Elaine Howard Ecklund is the Herbert S. Autrey Chair in Social Sciences, Professor of Sociology, and founding director of The Religion and Public Life Program at Rice University, where she is also a scholar at the Baker Institute for Public Policy.
Ecklund’s research uses social scientific methods to explore the public relationship between science and religion. Specifically, she has most recently studied how scientists in eight different nations understand religion and spirituality. To that end, Ecklund launched the Network for the Social Scientific Study of Science and Religion (N4SR) in 2011. In addition, through a cooperative project with the American Association for the Advancement of Science Dialogue on Science, Ethics and Religion program, she has studied how four different U.S. religious groups understand science.
Ecklund is the author of four books and over sixty research articles, as well as numerous op-eds. Her latest book is Religion vs. Science: What Religious People Really Think (with Christopher P. Scheitle, Oxford University Press, 2017). She has received grants and awards from organizations including the National Science Foundation, Russell Sage Foundation, John Templeton Foundation, Templeton World Charity Foundation, and Society for the Scientific Study of Religion. Her work has been cited over 3,000 times by national and international media outlets.
Dr. Karl Giberson is is an internationally known scholar, speaker, and writer. He holds a PhD in Physics from Rice University. Dr. Giberson has lectured on science-and-religion at the Vatican, Oxford University, London’s Thomas Moore Institute, and at many prestigious American venues including MIT, Brigham Young University and Xavier University.
Dr. Giberson has published more than 200 reviews and essays, both technical and popular, in outlets that include NY Times, CNN.com, the Guardian, USA Today, LA Times, Salon.com, Discover, Weekly Standard, Quarterly Review of Biology, Perspectives on Science & Faith, The Edge.org, and Books & Culture. He has written or co-authored 9 books, and contributed to many edited volumes.
In addition to his published works, Karl is a regular contributor to the public dialogue on Science and Faith. He has appeared as a guest on NPR’s Morning Edition and Talk of the Nation as well as other radio programs. He also blogs at The Huffington Post where his articles have generated thousands of comments and are frequently featured.
Karl was the founding editor of Science & Theology News, editor-in-chief of Science & Spirit magazine from 2003-2006 and vice-president of the BioLogos Foundation – www.Biologos.org – from 2008-2010.
From 1984 to 2011, Dr. Giberson was a professor at Eastern Nazarene College (ENC) where he received numerous recognitions and awards. While at ENC he created distinctive interdisciplinary courses and programs, including the college’s first honors program. From 2007 to 2010 he headed the Forum on Faith at Science at Gordon College. For 3 years, ending in 2009 he was the program director for the Venice Summer School on Science & Religion. Contributing scholars included Paul Davies, Owen Gingerich, Michael Ruse, Frans de Waal, and George Ellis.

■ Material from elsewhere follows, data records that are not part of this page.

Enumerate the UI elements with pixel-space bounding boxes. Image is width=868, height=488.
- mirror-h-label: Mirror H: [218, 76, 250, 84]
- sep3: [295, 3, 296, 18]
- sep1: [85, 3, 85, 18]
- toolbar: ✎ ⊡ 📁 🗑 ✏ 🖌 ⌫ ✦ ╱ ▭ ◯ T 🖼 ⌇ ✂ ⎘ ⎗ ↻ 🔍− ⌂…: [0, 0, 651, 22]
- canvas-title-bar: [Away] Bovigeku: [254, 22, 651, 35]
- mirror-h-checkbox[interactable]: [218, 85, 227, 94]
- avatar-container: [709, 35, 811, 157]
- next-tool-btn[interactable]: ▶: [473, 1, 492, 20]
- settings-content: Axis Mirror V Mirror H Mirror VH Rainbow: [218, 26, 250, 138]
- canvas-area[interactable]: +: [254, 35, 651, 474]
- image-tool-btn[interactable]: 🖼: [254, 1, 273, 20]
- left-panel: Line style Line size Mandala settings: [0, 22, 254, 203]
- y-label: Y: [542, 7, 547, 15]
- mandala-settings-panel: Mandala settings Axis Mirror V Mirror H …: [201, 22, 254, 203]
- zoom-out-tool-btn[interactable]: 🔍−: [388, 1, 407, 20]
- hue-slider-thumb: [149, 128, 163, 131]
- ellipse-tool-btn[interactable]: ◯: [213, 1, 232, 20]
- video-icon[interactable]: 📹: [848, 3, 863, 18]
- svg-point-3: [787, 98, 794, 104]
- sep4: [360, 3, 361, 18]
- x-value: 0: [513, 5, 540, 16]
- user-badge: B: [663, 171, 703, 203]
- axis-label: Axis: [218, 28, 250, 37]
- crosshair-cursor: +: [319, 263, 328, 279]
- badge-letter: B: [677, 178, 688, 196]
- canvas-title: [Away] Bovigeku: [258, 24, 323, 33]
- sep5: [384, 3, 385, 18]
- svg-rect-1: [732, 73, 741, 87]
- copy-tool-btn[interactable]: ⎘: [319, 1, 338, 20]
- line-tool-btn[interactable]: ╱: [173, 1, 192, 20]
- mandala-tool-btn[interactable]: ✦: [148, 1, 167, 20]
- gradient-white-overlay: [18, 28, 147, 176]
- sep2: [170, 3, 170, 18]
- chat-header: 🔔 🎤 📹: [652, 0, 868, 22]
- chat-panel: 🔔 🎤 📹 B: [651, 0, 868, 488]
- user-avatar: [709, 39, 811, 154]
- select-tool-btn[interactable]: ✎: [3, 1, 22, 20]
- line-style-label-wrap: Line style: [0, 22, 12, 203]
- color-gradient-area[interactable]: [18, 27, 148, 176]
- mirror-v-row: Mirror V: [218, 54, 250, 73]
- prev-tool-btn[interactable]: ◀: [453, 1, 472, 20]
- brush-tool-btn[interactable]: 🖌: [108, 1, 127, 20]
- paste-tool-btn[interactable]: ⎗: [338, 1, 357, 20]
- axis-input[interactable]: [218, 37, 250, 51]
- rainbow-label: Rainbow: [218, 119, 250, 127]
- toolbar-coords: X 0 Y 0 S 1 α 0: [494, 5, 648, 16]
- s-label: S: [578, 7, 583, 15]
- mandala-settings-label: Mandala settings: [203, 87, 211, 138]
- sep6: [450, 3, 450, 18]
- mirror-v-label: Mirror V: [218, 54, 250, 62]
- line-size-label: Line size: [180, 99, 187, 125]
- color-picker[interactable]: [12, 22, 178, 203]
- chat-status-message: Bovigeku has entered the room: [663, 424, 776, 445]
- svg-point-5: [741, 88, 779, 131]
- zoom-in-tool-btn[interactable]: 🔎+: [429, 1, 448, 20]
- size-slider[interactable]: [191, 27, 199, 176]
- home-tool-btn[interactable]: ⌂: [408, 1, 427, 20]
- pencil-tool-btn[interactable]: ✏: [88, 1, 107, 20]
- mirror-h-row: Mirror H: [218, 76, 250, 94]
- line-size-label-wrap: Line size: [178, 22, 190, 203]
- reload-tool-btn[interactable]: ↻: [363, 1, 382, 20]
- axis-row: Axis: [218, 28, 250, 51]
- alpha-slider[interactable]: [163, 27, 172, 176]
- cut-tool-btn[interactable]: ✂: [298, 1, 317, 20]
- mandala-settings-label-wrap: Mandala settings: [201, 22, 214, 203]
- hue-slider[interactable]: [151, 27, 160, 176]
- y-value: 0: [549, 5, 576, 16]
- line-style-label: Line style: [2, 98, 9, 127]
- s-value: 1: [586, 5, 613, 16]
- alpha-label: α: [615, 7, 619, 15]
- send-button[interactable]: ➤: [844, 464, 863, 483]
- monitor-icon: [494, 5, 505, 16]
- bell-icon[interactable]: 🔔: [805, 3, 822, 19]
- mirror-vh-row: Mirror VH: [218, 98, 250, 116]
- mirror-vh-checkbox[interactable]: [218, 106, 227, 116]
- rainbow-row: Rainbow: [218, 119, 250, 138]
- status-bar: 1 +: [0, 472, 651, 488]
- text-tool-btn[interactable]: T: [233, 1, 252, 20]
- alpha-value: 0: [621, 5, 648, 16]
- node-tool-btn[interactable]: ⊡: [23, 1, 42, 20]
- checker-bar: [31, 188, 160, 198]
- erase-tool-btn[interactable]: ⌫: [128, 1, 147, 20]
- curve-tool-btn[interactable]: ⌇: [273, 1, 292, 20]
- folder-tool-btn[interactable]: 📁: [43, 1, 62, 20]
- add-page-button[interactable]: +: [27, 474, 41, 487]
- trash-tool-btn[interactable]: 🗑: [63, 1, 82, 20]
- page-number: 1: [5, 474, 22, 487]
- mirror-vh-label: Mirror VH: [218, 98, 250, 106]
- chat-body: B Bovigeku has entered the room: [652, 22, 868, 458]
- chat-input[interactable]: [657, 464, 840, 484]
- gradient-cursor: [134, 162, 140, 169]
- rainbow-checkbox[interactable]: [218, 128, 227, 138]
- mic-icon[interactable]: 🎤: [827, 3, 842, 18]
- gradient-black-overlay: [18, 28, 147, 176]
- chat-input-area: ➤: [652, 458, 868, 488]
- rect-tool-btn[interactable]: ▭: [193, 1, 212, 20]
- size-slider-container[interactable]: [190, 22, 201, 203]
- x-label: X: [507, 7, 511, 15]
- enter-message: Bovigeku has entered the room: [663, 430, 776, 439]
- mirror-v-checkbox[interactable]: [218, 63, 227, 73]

Currently, Dr. Giberson teaches writing, and science-and-religion in the Cornerstone Program at Stonehill College. He lectures at universities, churches and other venues across the country. He is also working on his 10th book, due for publication in 2014.
William Grassie, Ph.D. is the Founder and Executive Director of Metanexus, a not-for-profit organization dedicated to promoting scientifically rigorous and philosophically open-ended explorations of foundational questions.
Dr. Grassie has a bachelor’s degree in political science and international relations from Middlebury College and a doctorate in religion from Temple University. He has taught in a variety of positions at Temple University, Swarthmore College, and the University of Pennsylvania.
Prior to graduate school, he worked for 10 years in international relations and conflict resolution in Washington, D.C., Jerusalem, Berlin, and Philadelphia. He is the recipient of a number of academic awards and grants from the American Friends Service Committee, the Roothbert Fellowship, and the John Templeton Foundation. In 2007–2008, he served as a Senior Fulbright Fellow in the department of Buddhist studies at the University of Peradeniya in Kandy, Sri Lanka.
He is the author of The New Sciences of Religion: Exploring Spirituality from the Outside In and Bottom Up (Palgrave Macmillian, 2010) and a collection of essays, Politics by Other Means: Science and Religion in the 21st Century (Metanexus, 2010). He has also edited two volumes: Advanced Methodologies in the Scientific Study of Religion and Spirituality (Metanexus, 2010) and H+/-Transhumanism and Its Critics (Metanexus, 2010) with Gregory Hansell.
Rabbi Bradley Hirschfield is the co-President of Clal–The National Jewish Center for Learning and Leadership, a leadership training institute, think tank and resource center committed to religious pluralism and the healthier use of religion in American public life.
Listed for many years in Newsweek as one of America’s “50 Most Influential Rabbis,” and recognized as one of our nation’s leading “Preachers & Teachers,” by Beliefnet.com, Fox News regular contributor, Washington Post blogger, Brad Hirschfield is the author of You Don’t Have To Be Wrong For Me To Be Right: Finding Faith Without Fanaticism (Harmony, 2008). He also conceived and hosted two groundbreaking series for Bridges TV—American Muslim TV Network, Building Bridges: Abrahamic Perspectives on the World Today (three seasons), and American Pilgrimage.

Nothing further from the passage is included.